Borromini si stabilisce a Roma nemmeno ventenne andando a vivere dallo zio Carlo Maderno, colui che era a capo della fabbrica di San Pietro.
Già ottimo scalpellino inizia a lavorare con lo zio e quando questi muore è abbastanza convinto di subentrargli. Purtroppo per lui gli viene preferito il Bernini, il quale non lo caccia ma, conoscendone il grande talento, se lo tiene vicino per affidargli parte di grandi lavori come il baldacchino di San Pietro e in seguito palazzo Barberini.
Usciamo all'esterno per osservare la facciata ad esedra dove si notano i simboli di Alessandro VII Chigi.

La cupola ha la sua parte più complessa in alto, sopra il tamburo che sostiene la lanterna. Qui si riesce a vedere la spirale e le finestrelle, circondate da sporgenze, colonnine e cornicioni. Ci sono anche delle gugliette che in realtà sono fiamme, tutto a cercare sempre la salita infinita. Sopra le fiamme infatti c'è una gabbia in ferro che va verso una sfera, il globo, sopra al quale c'è una colomba con la croce.

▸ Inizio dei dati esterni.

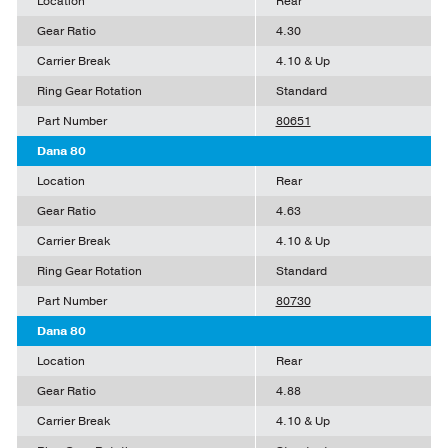
Location
Rear
Gear Ratio
4.30
Carrier Break
4.10 & Up
Ring Gear Rotation
Standard
Part Number
80651
Dana 80
Location
Rear
Gear Ratio
4.63
Carrier Break
4.10 & Up
Ring Gear Rotation
Standard
Part Number
80730
Dana 80
Location
Rear
Gear Ratio
4.88
Carrier Break
4.10 & Up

L'idea della lanterna il Borromini la prende non solo dal Duomo di Milano, ma anche dal faro di Alessandria, che indicava la strada da seguire alle navi. In questo caso la luce lanterna voleva orientare il fedele verso il divino.
Mai sazio di simbologia il Borromini si ispirò anche alla Torre di Babele, in genere rappresentata con quella forma a spirale, che in questo caso vuole simboleggiare anche le tante culture, le tante lingue, quindi la Sapienza.